- WORK TASK
Copy each line of the entries beneath that contains the word "μήνυμα".

(Rendered page images)
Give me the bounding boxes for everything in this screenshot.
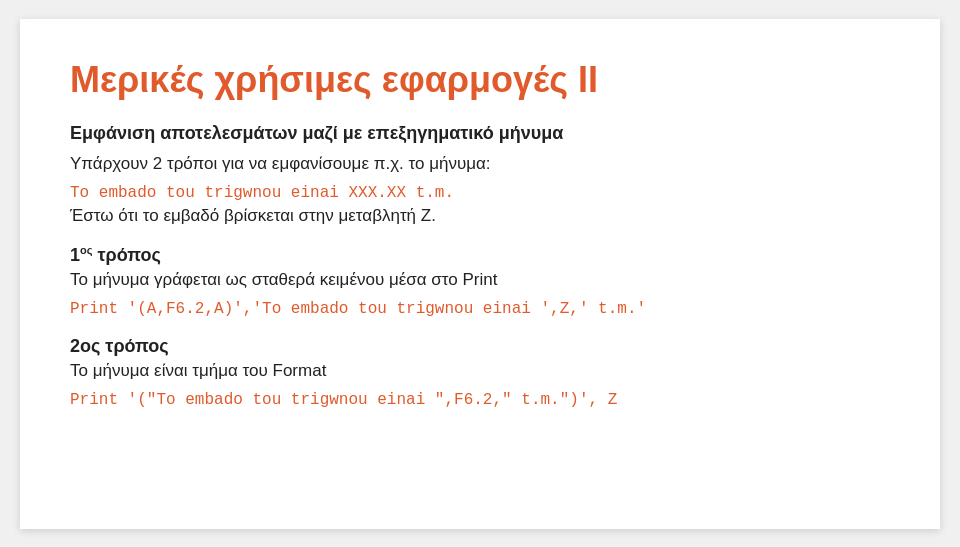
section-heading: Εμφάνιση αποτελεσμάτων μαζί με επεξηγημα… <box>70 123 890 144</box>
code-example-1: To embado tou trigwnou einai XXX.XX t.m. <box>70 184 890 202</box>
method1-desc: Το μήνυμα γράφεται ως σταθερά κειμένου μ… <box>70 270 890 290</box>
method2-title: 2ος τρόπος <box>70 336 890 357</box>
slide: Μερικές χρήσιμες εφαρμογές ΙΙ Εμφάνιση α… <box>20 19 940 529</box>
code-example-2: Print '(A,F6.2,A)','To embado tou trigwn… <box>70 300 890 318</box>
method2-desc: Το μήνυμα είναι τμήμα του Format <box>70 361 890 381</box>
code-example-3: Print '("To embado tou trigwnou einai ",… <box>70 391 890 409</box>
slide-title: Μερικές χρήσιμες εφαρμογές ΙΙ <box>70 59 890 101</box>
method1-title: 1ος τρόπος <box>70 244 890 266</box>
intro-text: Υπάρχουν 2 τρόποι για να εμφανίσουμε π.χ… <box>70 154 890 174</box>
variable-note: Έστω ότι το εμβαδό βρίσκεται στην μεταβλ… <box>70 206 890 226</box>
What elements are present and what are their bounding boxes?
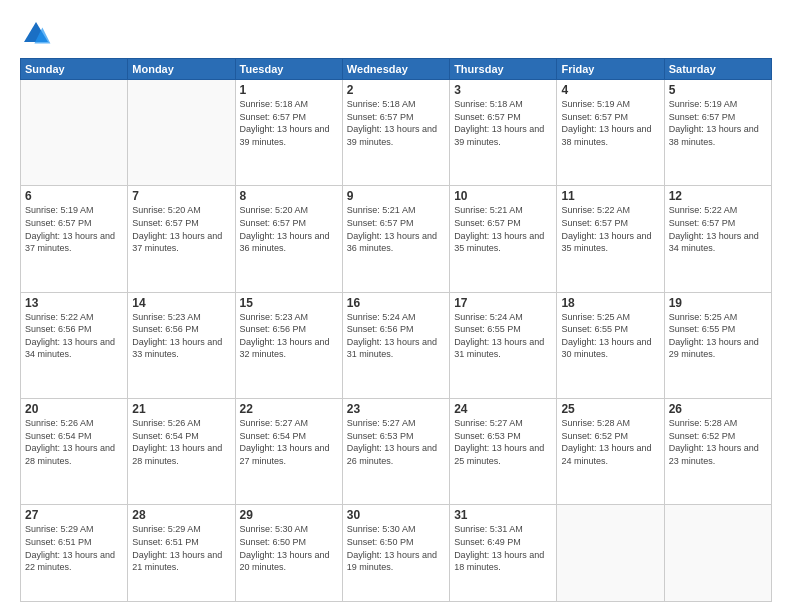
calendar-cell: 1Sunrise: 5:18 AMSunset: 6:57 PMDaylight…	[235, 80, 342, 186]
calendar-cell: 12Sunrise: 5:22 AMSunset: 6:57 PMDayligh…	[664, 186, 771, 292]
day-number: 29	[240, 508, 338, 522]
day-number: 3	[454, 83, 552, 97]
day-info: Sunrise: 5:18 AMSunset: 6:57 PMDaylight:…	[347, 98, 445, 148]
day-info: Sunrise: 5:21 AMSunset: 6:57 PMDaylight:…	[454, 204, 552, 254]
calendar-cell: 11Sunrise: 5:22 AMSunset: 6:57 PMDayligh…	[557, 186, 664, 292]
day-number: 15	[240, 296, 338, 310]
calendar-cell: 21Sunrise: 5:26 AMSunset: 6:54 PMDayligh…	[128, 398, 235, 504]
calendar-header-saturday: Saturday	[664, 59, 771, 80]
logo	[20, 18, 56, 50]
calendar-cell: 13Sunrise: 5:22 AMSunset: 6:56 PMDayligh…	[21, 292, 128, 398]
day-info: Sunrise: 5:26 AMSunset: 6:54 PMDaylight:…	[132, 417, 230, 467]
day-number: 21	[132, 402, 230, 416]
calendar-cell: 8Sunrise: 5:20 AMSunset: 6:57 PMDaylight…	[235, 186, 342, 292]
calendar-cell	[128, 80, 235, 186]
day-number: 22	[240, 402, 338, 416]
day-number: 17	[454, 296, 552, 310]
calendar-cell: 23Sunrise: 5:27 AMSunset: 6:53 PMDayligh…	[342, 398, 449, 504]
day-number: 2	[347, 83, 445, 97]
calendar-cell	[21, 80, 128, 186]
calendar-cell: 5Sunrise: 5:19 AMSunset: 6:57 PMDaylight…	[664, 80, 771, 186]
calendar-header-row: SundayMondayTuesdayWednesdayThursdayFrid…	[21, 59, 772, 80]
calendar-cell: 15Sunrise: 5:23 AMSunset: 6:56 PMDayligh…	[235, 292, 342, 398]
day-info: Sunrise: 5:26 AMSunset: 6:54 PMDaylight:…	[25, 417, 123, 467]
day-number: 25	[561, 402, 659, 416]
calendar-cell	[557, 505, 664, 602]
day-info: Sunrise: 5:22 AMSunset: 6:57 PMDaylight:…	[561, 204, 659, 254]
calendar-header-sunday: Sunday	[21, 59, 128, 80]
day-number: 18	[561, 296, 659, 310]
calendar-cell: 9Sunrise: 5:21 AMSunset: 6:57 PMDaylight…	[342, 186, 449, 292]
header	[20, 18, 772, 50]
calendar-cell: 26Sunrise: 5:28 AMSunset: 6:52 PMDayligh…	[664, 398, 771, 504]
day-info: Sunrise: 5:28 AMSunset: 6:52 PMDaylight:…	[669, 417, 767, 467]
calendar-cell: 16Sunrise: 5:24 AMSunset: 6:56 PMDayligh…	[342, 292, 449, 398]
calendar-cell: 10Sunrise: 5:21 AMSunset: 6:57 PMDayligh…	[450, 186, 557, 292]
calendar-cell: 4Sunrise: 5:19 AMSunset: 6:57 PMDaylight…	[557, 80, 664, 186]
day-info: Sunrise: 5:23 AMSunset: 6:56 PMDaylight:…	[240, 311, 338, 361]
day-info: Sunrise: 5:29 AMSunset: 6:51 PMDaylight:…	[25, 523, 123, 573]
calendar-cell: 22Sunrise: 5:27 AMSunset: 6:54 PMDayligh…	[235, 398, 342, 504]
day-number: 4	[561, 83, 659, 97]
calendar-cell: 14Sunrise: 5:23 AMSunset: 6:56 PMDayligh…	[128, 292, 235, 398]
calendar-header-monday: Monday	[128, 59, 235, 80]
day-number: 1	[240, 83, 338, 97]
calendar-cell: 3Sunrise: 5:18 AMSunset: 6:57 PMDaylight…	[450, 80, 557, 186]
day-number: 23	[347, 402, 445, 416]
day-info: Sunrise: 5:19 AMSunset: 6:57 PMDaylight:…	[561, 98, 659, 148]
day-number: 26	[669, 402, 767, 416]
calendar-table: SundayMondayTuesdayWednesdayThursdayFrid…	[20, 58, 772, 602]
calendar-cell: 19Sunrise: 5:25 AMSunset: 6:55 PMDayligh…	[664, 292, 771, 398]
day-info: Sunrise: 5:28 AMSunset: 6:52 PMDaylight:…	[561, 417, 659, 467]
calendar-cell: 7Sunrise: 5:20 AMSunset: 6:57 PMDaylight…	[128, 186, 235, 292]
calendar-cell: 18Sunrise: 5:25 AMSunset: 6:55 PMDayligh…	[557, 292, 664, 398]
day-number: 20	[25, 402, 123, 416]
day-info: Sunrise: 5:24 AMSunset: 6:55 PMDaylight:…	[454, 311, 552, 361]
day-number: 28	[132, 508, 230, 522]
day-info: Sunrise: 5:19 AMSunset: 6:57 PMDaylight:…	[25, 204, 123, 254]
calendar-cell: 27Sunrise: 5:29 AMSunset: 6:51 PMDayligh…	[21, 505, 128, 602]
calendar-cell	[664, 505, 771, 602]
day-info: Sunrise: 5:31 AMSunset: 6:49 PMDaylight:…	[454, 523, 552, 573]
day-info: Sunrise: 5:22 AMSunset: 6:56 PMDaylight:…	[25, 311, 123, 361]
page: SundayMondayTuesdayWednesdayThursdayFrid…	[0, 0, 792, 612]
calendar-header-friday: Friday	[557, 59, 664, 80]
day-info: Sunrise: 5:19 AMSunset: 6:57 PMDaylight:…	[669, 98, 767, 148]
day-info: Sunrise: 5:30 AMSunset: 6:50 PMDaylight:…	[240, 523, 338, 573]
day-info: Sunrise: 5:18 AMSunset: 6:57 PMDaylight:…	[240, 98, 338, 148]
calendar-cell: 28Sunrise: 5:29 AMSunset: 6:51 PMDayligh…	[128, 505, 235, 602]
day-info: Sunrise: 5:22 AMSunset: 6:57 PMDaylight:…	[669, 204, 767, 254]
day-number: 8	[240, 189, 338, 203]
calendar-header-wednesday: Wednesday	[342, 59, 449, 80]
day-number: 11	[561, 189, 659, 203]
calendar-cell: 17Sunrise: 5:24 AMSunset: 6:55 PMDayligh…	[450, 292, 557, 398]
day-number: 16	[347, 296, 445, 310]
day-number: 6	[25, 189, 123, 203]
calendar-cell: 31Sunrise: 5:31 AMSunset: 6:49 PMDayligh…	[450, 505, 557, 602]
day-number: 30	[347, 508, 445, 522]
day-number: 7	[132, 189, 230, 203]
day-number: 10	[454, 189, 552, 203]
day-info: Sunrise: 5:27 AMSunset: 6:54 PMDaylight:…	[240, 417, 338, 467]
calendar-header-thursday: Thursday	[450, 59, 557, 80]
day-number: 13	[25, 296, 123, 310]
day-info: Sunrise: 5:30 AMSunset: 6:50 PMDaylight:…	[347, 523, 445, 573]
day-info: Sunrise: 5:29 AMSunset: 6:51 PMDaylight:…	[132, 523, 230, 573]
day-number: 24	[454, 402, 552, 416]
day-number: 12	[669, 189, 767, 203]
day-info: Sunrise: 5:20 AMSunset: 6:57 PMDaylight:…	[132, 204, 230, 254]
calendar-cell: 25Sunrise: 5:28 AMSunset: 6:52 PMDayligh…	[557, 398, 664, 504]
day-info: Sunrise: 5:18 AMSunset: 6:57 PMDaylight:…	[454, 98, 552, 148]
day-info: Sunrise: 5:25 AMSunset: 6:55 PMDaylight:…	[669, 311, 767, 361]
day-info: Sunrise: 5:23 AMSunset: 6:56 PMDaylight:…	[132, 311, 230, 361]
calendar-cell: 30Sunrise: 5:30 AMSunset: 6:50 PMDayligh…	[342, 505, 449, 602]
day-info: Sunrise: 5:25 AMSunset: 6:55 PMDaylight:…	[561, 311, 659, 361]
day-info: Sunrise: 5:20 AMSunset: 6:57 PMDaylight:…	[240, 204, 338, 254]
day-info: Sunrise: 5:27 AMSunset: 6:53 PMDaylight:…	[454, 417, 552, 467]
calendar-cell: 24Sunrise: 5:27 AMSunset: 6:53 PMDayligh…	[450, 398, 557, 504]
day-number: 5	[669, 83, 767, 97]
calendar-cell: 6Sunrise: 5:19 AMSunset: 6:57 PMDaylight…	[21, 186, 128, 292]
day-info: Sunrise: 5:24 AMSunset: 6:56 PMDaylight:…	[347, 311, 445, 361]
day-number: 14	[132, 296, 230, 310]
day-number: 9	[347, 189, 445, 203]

- RESPONSE AREA
method1-desc: Το μήνυμα γράφεται ως σταθερά κειμένου μ… <box>70 270 890 290</box>
method2-desc: Το μήνυμα είναι τμήμα του Format <box>70 361 890 381</box>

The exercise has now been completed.